1. Use template data_ptr API for tensor
1.1 Existing code usage and its problem
Existing code uses raw pointers like this:
// non-template usage. Avoid using this
kernel_call(
(scalar_t*)tensor.data_ptr();
);The above usage doesn't check whether the tensor is initialized or not. When the tensor's storage is not initialized (for example, FakeTensor), this data_ptr is null. Then the kernel may try to write to a non-initialized memory, and causing a page fault.
1.2 template data_ptr
The template data_ptr will do additional checks. Like has_storage() and storage_initialized(). Please refer to the PyTorch TensorImpl.h for detail.
In view of that, change to a safer usage for old usage.
// template usage. Not encouraged.
input_.data_ptr<scalar_t>();1.3 New API: mutable_data_ptr() and const_data_ptr()
PyTorch has introduced new APIs for tensor.data_ptr(). Their usage is the same with the template data_ptr. Their meaning is just as the name suggests.
// Use this
input_.const_data_ptr<scalar_t>();
input_.mutable_data_ptr<scalar_t>();2. Avoid using char * data ptr for buffer
The existing code has the following pattern:
For example, the code snippet in torch-xpu-ops/...Reduce.h:
Tensor buffer;
Tensor semaphores;
buffer = at::empty(
config.global_memory_size(),
at::TensorOptions().dtype(kChar).device(kXPU));
semaphores = at::empty(
config.semaphore_size(), at::TensorOptions().dtype(kChar).device(kXPU));
at::detail::Array<char*, 1> data;
data[0] = (char*)semaphores.data_ptr();
buf_ptr = buffer.defined() ? (void*)buffer.data_ptr() : nullptr,The template tensor.data_ptr<T> does not support the char type. Thus, we should avoid using this. We could align with PyTorch's writing usage with the following:
2.1 Use int* instead of char*
For example, PyTorch has the following code in Normalization.cuh
at::Tensor semaphores;
semaphores = at::zeros({grid.x}, input.options().dtype(at::kInt));
int* semaphores_ptr = grid.y > 1 ? semaphores.mutable_data_ptr<int>() : nullptr;However, the above usage is not the best practice, this usage is constructing a tensor and using data in it. We could directly use an allocator. See section 2.2.

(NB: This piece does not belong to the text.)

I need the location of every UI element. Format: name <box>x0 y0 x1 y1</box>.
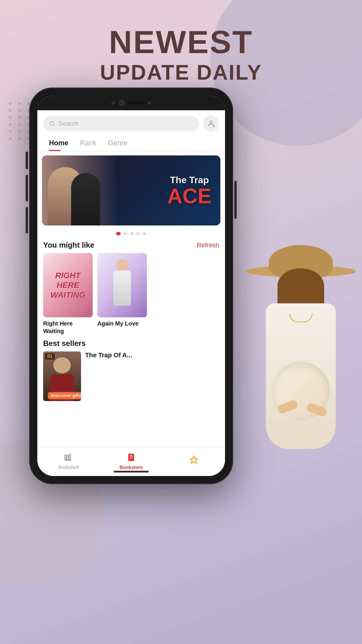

2.2 Use the allocator directly.
For example, for the code snippet in Reduce.cuh:
at::DataPtr buffer;
at::DataPtr semaphores;
if (config.should_global_reduce()) {
auto& allocator = *c10::cuda::CUDACachingAllocator::get();
buffer = allocator.allocate(config.global_memory_size());
semaphores = allocator.allocate(config.semaphore_size());
//...
}
auto reduce_kernel = ReduceOp<scalar_t, ops_t, uint32_t, out_scalar_t, vt0>(
buffer.get(),
(int*)semaphores.get(),
);It directly uses the allocator, rather than constructing the tensor. I believe that this usage could have some performance gain.